Julián Robledo was born in Ávila, Castilla y León, Spain in 1887. He emigrated to Argentina in the early 1900s where he worked with some of the best known orchestras of the day. When the orquesta típica of Genaro Espósito was signed by the Victor record label in 1912, their first recording was the tango "Ya vengo", by Julián Robledo. Other tangos composed by Robledo include "La Pianola", "Golf' and “Chirulote”. Julián Robledo also played piano with the orchestras of Eleuterio Yribarren, recording on the labels Electra and Odeón.

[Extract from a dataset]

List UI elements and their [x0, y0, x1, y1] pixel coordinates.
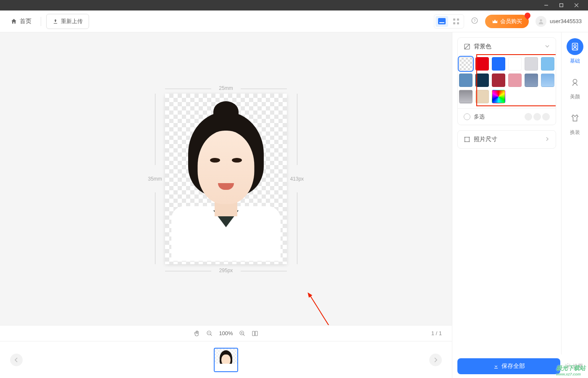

Robledo composed "Three O'Clock in the Morning" in 1919. Lyrics were added by Dorothy Terriss in 1921, and the song created a sensation when it was performed in New York in the Greenwich Village Follies of 1921. Paul Whiteman released a recording on the Victor label in 1922, resulting in sales of over 3.5 million copies of the record, and over 1 million copies of the sheet music.

In Buenos Aires, Robledo was active in promoting and protecting the rights of musicians and composers. He was spokesperson for the "Federación de Profesores de Música" and was a founder of the "Comisión de Defensa de los Derechos de Autor."

Julián Robledo died in Buenos Aires, Argentina in 1940.